By guest author John Collett, who writes about personal finance for The Sydney Morning Herald and The Age.
We tell survey after survey that we care about the environment, we buy products that are environmentally friendly and are happy to move to paperless bills, but we continue to remain reluctant to switch our retirement savings to superannuation funds that invest ethically.
When it comes to walking the talk, with the exception of the highly motivated, we baulk at funds or other types of investments that have clearly articulated policies to help deal with climate change.
AustralianSuper’s socially aware investment option, for example, holds just AUD 2.4 billion invested on behalf of 38,000 members – less than 2 per cent of the AUD 172 billion in assets under management for Australia’s largest super fund.

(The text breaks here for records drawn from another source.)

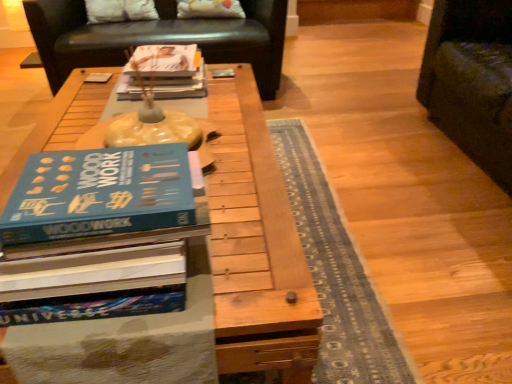 Locate an element on the screen. vacant area to the right of wooden table at center is located at coordinates (382, 233). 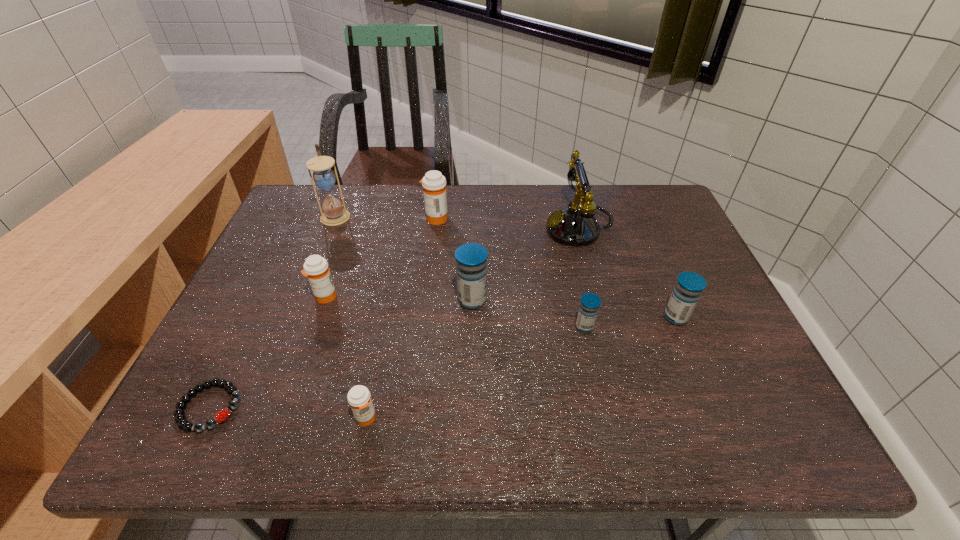 You are a GUI agent. You are given a task and a screenshot of the screen. Output one action in this format:
    pyautogui.click(x=<x>, y=<y>)
    Task: Click on the free spot located on the left of the rightmost orange medicine
    
    Given the screenshot: What is the action you would take?
    pyautogui.click(x=323, y=218)

The image size is (960, 540). In order to click on vacant space located on the right of the biggest blue medicine in this screenshot , I will do `click(589, 300)`.

Find the location of a particular element. This screenshot has width=960, height=540. free region located on the right of the second smallest orange medicine is located at coordinates (492, 297).

Locate an element on the screen. The width and height of the screenshot is (960, 540). vacant space located on the left of the rightmost medicine is located at coordinates (578, 318).

Find the location of a particular element. This screenshot has width=960, height=540. free space located on the back of the second medicine from right to left is located at coordinates (561, 218).

The width and height of the screenshot is (960, 540). Find the location of `vacant space located on the back of the nearest medicine`. vacant space located on the back of the nearest medicine is located at coordinates tap(375, 373).

The height and width of the screenshot is (540, 960). Find the location of `vacant space located on the back of the bracelet`. vacant space located on the back of the bracelet is located at coordinates (269, 286).

I want to click on hourglass present at the far edge, so click(324, 177).

Find the location of a particular element. The height and width of the screenshot is (540, 960). telephone present at the far edge is located at coordinates (575, 225).

What are the coordinates of `medicine that is at the far edge` in the screenshot? It's located at (434, 183). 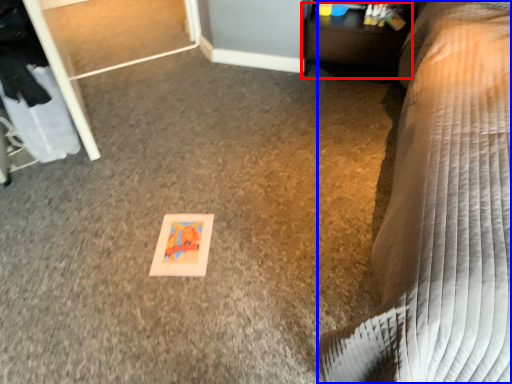 Question: Which point is closer to the camera, table (highlighted by a red box) or furniture (highlighted by a blue box)?

Choices:
 (A) table
 (B) furniture

Answer: (B) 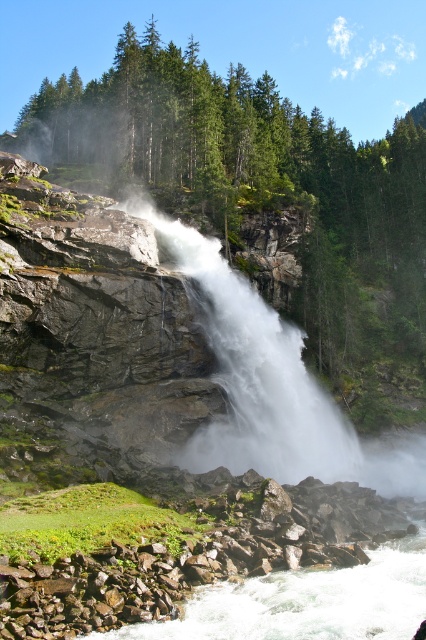 In the scene shown: Which of these two, green matte tree at center or white frothy water at lower center, stands shorter?

Standing shorter between the two is white frothy water at lower center.

Who is taller, green matte tree at center or white frothy water at lower center?

green matte tree at center

I want to click on green matte tree at center, so click(256, 179).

However, there are some signs that more people are prepared to make the switch after the bushfires that devastated the eastern states over the summer raised awareness of a link to climate change.
Searches on the Responsible Investment Association Australasia’s (RIAA) site, responsiblereturns.com.au, doubled in January compared with a month earlier, which Simon O’Connor, the association’s chief executive, attributes to the bushfire disaster.
“A whole lot of Australians are joining the dots between the bushfires and climate change and are starting to think about where they direct their super,” Mr O’Connor says.
Australia Ethical Super saw five times the net inflow in January, compared to the same month a year earlier, which the fund attributes to increased awareness of climate change after the fires.
Australian Ethical is a pioneer “deep green” manager of not only super but also cash through its managed funds.
One of the reasons for the reluctance to switch to ethical super identified by earlier RIAA surveys is a belief that investing ethically means sacrificing financial performance.
However, the latest RIAA study, commissioned with financial support from Australian Ethical, finds six out of 10 people polled now believe ethical or responsible investing funds perform better over the long term – double the proportion compared to the last time the question was posed in 2017.
Three quarters say they would consider moving their banking and super to providers that invest ethically, with environmental issues their greatest concern.
That signals a clear warning to mainstream super funds – and to the finance sector generally – that they should better reflect the preferences of their investors, Mr O’Conner says.
The RIAA survey found 66 per cent of people believe there is a lack of credible ethical and responsible superannuation options to choose from.
Kent Kwan, co-founder and chief executive of newly launched Elevate Super, which invests in sustainable businesses, says many people, particularly the young, “view super as an unimportant and ineffective asset”.
Lack of engagement with our super remains a big obstacle to change.
Many of us are unfamiliar with our super fund or its balance, let alone seeking out ethical funds or choosing a sustainable option in our existing fund.